*Task requirements*. Figure out the number of lines in the data that hold the string "Delhi". Reply with that figure only.
-.-.-
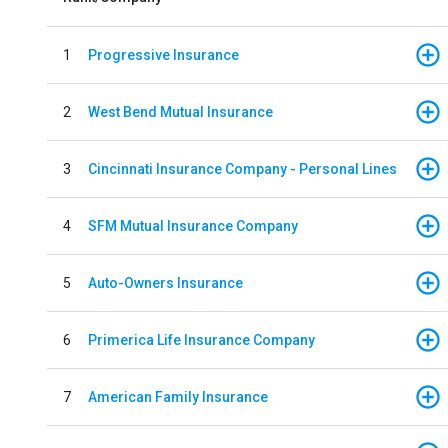
1
Progressive Insurance
2
West Bend Mutual Insurance
3
Cincinnati Insurance Company - Personal Lines
4
SFM Mutual Insurance Company
5
Auto-Owners Insurance
6
Primerica Life Insurance Company
7
American Family Insurance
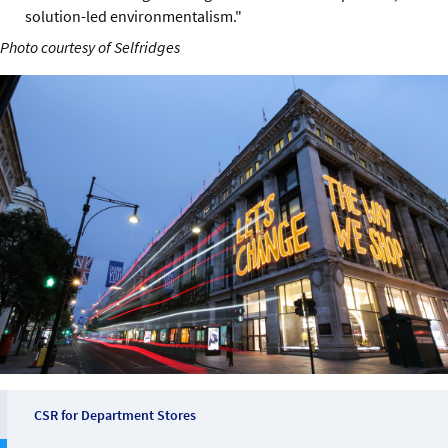
solution-led environmentalism."
Photo courtesy of Selfridges
CSR for Department Stores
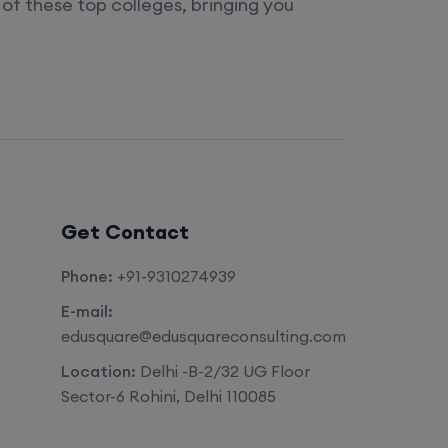
of these top colleges, bringing you
Get Contact
Phone:
+91-9310274939
E-mail:
edusquare@edusquareconsulting.com
Location:
Delhi -B-2/32 UG Floor
Sector-6 Rohini, Delhi 110085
-.-.-
*Task result*. 2